Records supplied: Begin

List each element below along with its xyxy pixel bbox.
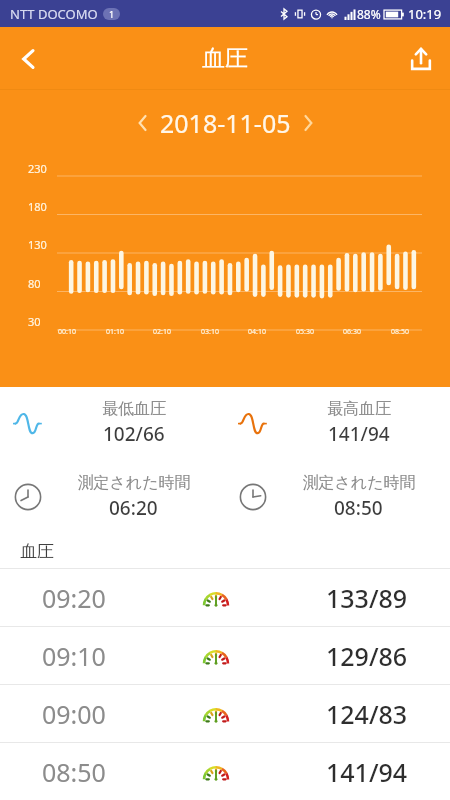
staticText: 80 bbox=[28, 276, 41, 291]
staticText: 測定された時間 bbox=[77, 473, 191, 493]
staticText: 2018-11-05 bbox=[160, 106, 291, 140]
staticText: 08:50 bbox=[42, 755, 106, 789]
staticText: 08:50 bbox=[391, 327, 409, 337]
staticText: 09:20 bbox=[42, 581, 106, 615]
button[interactable]: Next day bbox=[291, 106, 325, 140]
staticText: 230 bbox=[28, 161, 47, 176]
staticText: 09:10 bbox=[42, 639, 106, 673]
button[interactable]: 09:00 bbox=[0, 685, 450, 742]
staticText: 130 bbox=[28, 237, 47, 252]
button[interactable]: 最低血圧 bbox=[0, 387, 225, 459]
staticText: 05:30 bbox=[296, 327, 314, 337]
staticText: 09:00 bbox=[42, 697, 106, 731]
staticText: 141/94 bbox=[328, 421, 390, 447]
button[interactable]: Back bbox=[0, 30, 58, 88]
staticText: 133/89 bbox=[326, 581, 408, 615]
staticText: 180 bbox=[28, 199, 47, 214]
staticText: 最高血圧 bbox=[327, 399, 391, 419]
staticText: 06:30 bbox=[343, 327, 361, 337]
staticText: NTT DOCOMO bbox=[10, 5, 98, 23]
staticText: 1 bbox=[109, 8, 115, 20]
staticText: 30 bbox=[28, 314, 41, 329]
staticText: 08:50 bbox=[334, 495, 383, 521]
staticText: 血圧 bbox=[20, 541, 54, 562]
button[interactable]: 09:20 bbox=[0, 569, 450, 626]
staticText: 血圧 bbox=[202, 44, 248, 73]
staticText: 141/94 bbox=[326, 755, 408, 789]
staticText: 04:10 bbox=[248, 327, 266, 337]
staticText: 124/83 bbox=[326, 697, 408, 731]
staticText: 129/86 bbox=[326, 639, 408, 673]
staticText: 10:19 bbox=[408, 5, 442, 23]
button[interactable]: 最高血圧 bbox=[225, 387, 450, 459]
staticText: 88% bbox=[357, 6, 381, 22]
button[interactable]: 09:10 bbox=[0, 627, 450, 684]
button[interactable]: 08:50 bbox=[0, 743, 450, 800]
staticText: 03:10 bbox=[201, 327, 219, 337]
button[interactable]: Previous day bbox=[126, 106, 160, 140]
staticText: 測定された時間 bbox=[302, 473, 416, 493]
button[interactable]: Share bbox=[392, 30, 450, 88]
staticText: 最低血圧 bbox=[102, 399, 166, 419]
staticText: 01:10 bbox=[106, 327, 124, 337]
button[interactable]: 測定された時間 bbox=[0, 459, 225, 535]
staticText: 02:10 bbox=[153, 327, 171, 337]
staticText: 102/66 bbox=[103, 421, 165, 447]
button[interactable]: 測定された時間 bbox=[225, 459, 450, 535]
staticText: 06:20 bbox=[109, 495, 158, 521]
staticText: 00:10 bbox=[58, 327, 76, 337]
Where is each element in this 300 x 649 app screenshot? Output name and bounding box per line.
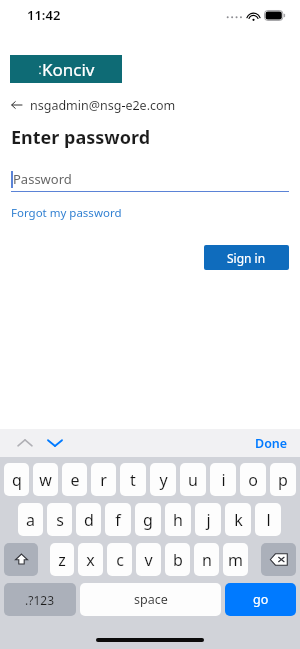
button[interactable]: space xyxy=(80,583,221,616)
button[interactable]: Password xyxy=(11,166,289,192)
staticText: go xyxy=(253,591,269,608)
staticText: Konciv xyxy=(42,58,95,81)
staticText: n xyxy=(202,549,212,571)
button[interactable]: n xyxy=(194,543,219,576)
button[interactable]: e xyxy=(62,463,87,496)
staticText: g xyxy=(143,509,153,531)
button[interactable]: go xyxy=(225,583,296,616)
button[interactable]: b xyxy=(165,543,190,576)
staticText: p xyxy=(278,469,288,491)
staticText: space xyxy=(134,591,168,608)
button[interactable]: Forgot my password xyxy=(11,205,122,221)
staticText: d xyxy=(84,509,94,531)
button[interactable]: m xyxy=(223,543,248,576)
button[interactable]: d xyxy=(76,503,101,536)
staticText: j xyxy=(206,509,211,531)
button[interactable]: a xyxy=(18,503,43,536)
staticText: r xyxy=(100,469,107,491)
button[interactable]: Sign in xyxy=(204,245,289,270)
button[interactable]: Konciv xyxy=(10,55,122,83)
button[interactable]: .?123 xyxy=(4,583,76,616)
staticText: q xyxy=(12,469,22,491)
staticText: 11:42 xyxy=(27,6,61,24)
button[interactable]: t xyxy=(120,463,146,496)
staticText: z xyxy=(58,549,66,571)
staticText: Enter password xyxy=(11,125,151,150)
staticText: Done xyxy=(255,435,288,452)
button[interactable]: x xyxy=(78,543,103,576)
button[interactable]: Next field xyxy=(44,432,66,454)
button[interactable]: y xyxy=(150,463,176,496)
button[interactable]: q xyxy=(4,463,29,496)
button[interactable]: Back xyxy=(11,95,300,115)
staticText: nsgadmin@nsg-e2e.com xyxy=(30,97,176,114)
staticText: t xyxy=(130,469,136,491)
button[interactable]: s xyxy=(47,503,72,536)
button[interactable]: u xyxy=(180,463,206,496)
staticText: .?123 xyxy=(25,592,55,608)
staticText: b xyxy=(173,549,183,571)
staticText: w xyxy=(39,469,52,491)
button[interactable]: Shift xyxy=(4,543,38,576)
other: Back xyxy=(11,99,23,111)
button[interactable]: v xyxy=(136,543,161,576)
button[interactable]: r xyxy=(91,463,116,496)
staticText: s xyxy=(56,509,64,531)
staticText: k xyxy=(234,509,243,531)
button[interactable]: h xyxy=(165,503,191,536)
button[interactable]: c xyxy=(107,543,132,576)
button[interactable]: p xyxy=(270,463,296,496)
staticText: Sign in xyxy=(227,250,266,266)
staticText: f xyxy=(115,509,121,531)
staticText: c xyxy=(116,549,124,571)
button[interactable]: k xyxy=(225,503,251,536)
staticText: y xyxy=(159,469,168,491)
staticText: a xyxy=(26,509,35,531)
staticText: h xyxy=(173,509,183,531)
staticText: l xyxy=(266,509,271,531)
button[interactable]: i xyxy=(210,463,236,496)
button[interactable]: Done xyxy=(255,435,288,452)
staticText: Password xyxy=(13,170,72,188)
staticText: i xyxy=(221,469,226,491)
button[interactable]: l xyxy=(255,503,281,536)
button[interactable]: z xyxy=(50,543,74,576)
button[interactable]: Previous field xyxy=(14,432,36,454)
button[interactable]: o xyxy=(240,463,266,496)
staticText: u xyxy=(188,469,198,491)
staticText: e xyxy=(70,469,80,491)
staticText: x xyxy=(86,549,95,571)
staticText: m xyxy=(228,549,243,571)
button[interactable]: Backspace xyxy=(261,543,296,576)
button[interactable]: w xyxy=(33,463,58,496)
button[interactable]: f xyxy=(105,503,131,536)
staticText: o xyxy=(248,469,258,491)
button[interactable]: g xyxy=(135,503,161,536)
staticText: v xyxy=(144,549,153,571)
button[interactable]: j xyxy=(195,503,221,536)
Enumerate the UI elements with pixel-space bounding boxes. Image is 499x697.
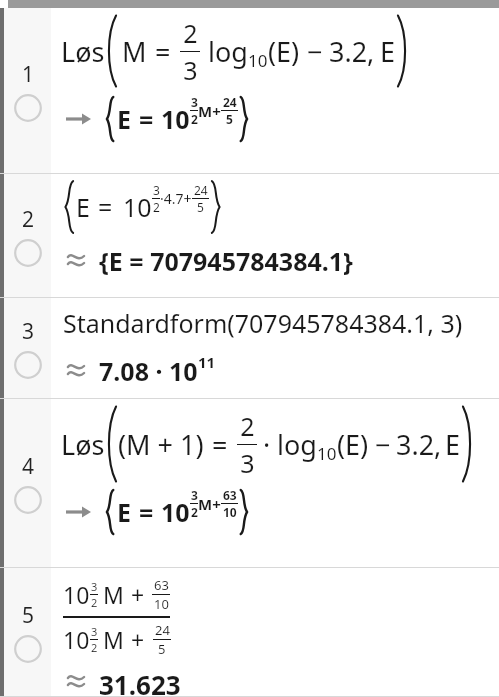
staticText: 3	[22, 317, 35, 346]
staticText: log	[208, 33, 248, 70]
other: Approximate result	[67, 251, 85, 271]
staticText: M	[103, 624, 124, 655]
staticText: 10	[248, 49, 268, 72]
staticText: 4	[22, 452, 35, 481]
staticText: −	[375, 426, 391, 463]
button[interactable]: Standardform(707945784384.1, 3)	[51, 298, 499, 398]
staticText: 10	[154, 595, 169, 613]
staticText: 63	[223, 487, 237, 503]
staticText: 10	[317, 442, 337, 465]
staticText: 5	[158, 640, 166, 658]
button[interactable]: Toggle row 5	[14, 635, 42, 663]
staticText: 2	[183, 16, 198, 50]
staticText: M	[122, 33, 147, 70]
staticText: Løs	[61, 33, 105, 70]
staticText: =	[212, 426, 228, 463]
staticText: 3	[183, 53, 198, 87]
staticText: E	[380, 33, 396, 70]
staticText: E	[445, 426, 461, 463]
staticText: 7.08 · 10	[99, 354, 198, 388]
staticText: 10	[161, 102, 190, 136]
other: Exact result	[65, 502, 91, 522]
button[interactable]: 10	[51, 568, 499, 696]
staticText: E	[117, 102, 132, 136]
staticText: 2	[91, 640, 98, 655]
staticText: 10	[63, 579, 90, 610]
staticText: 5	[22, 601, 35, 630]
staticText: =	[139, 495, 154, 529]
staticText: 3	[153, 182, 160, 198]
staticText: Løs	[61, 426, 105, 463]
staticText: +	[131, 624, 145, 655]
staticText: 2	[191, 111, 198, 127]
staticText: (E)	[268, 33, 300, 70]
staticText: ·	[263, 426, 271, 463]
staticText: 3	[91, 579, 98, 594]
staticText: 3	[91, 624, 98, 639]
button[interactable]: Toggle row 1	[14, 94, 42, 122]
staticText: 5	[226, 111, 233, 127]
staticText: E	[76, 190, 90, 224]
staticText: 11	[198, 352, 216, 372]
staticText: 1	[22, 60, 35, 89]
other: Exact result	[65, 109, 91, 129]
staticText: (E)	[337, 426, 369, 463]
staticText: 10	[223, 504, 237, 520]
staticText: +	[131, 579, 145, 610]
staticText: 3.2,	[329, 33, 375, 70]
staticText: Standardform(707945784384.1, 3)	[63, 306, 463, 340]
staticText: 10	[161, 495, 190, 529]
staticText: 2	[191, 504, 198, 520]
staticText: 24	[155, 621, 170, 639]
staticText: E	[117, 495, 132, 529]
staticText: =	[155, 33, 171, 70]
staticText: 5	[197, 199, 204, 215]
button[interactable]: Løs	[51, 399, 499, 567]
staticText: log	[277, 426, 317, 463]
staticText: =	[139, 102, 154, 136]
staticText: ·4.7+	[160, 189, 192, 208]
button[interactable]: Toggle row 3	[14, 351, 42, 379]
other: Approximate result	[67, 361, 85, 381]
staticText: 3	[191, 94, 198, 110]
staticText: =	[98, 190, 113, 224]
staticText: 2	[153, 199, 160, 215]
staticText: (M + 1)	[118, 426, 204, 463]
staticText: M+	[198, 101, 221, 121]
staticText: M	[103, 579, 124, 610]
button[interactable]: Løs	[51, 8, 499, 173]
staticText: 3.2,	[396, 426, 442, 463]
staticText: 24	[194, 182, 208, 198]
staticText: 24	[223, 94, 237, 110]
staticText: 10	[63, 624, 90, 655]
staticText: 2	[240, 409, 255, 443]
staticText: {E = 707945784384.1}	[99, 244, 353, 278]
staticText: 3	[240, 446, 255, 480]
staticText: −	[307, 33, 323, 70]
button[interactable]: E	[51, 174, 499, 297]
staticText: 31.623	[99, 667, 181, 696]
other: Approximate result	[67, 672, 85, 692]
staticText: 2	[22, 205, 35, 234]
staticText: 10	[123, 190, 152, 224]
staticText: 3	[191, 487, 198, 503]
staticText: M+	[198, 494, 221, 514]
staticText: 63	[154, 576, 169, 594]
button[interactable]: Toggle row 2	[14, 239, 42, 267]
button[interactable]: Toggle row 4	[14, 486, 42, 514]
staticText: 2	[91, 595, 98, 610]
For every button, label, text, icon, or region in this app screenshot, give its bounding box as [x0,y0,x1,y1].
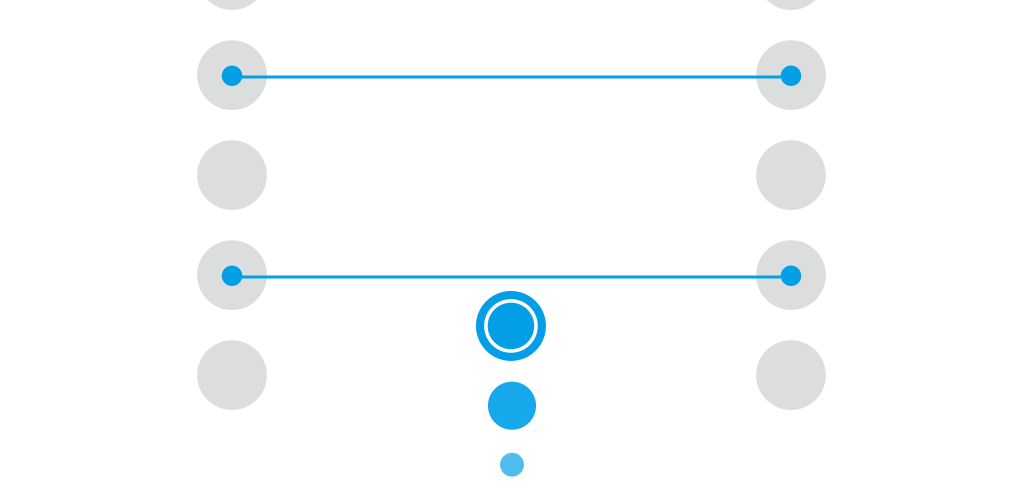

Records supplied: End

• **How to complete this task**
All lines in the records above with "pixel" need to be found and copied.

• **Result**
List each element below along with its xyxy pixel bbox.
Enumerate the UI elements with pixel-space bounding boxes. Image is 499x697.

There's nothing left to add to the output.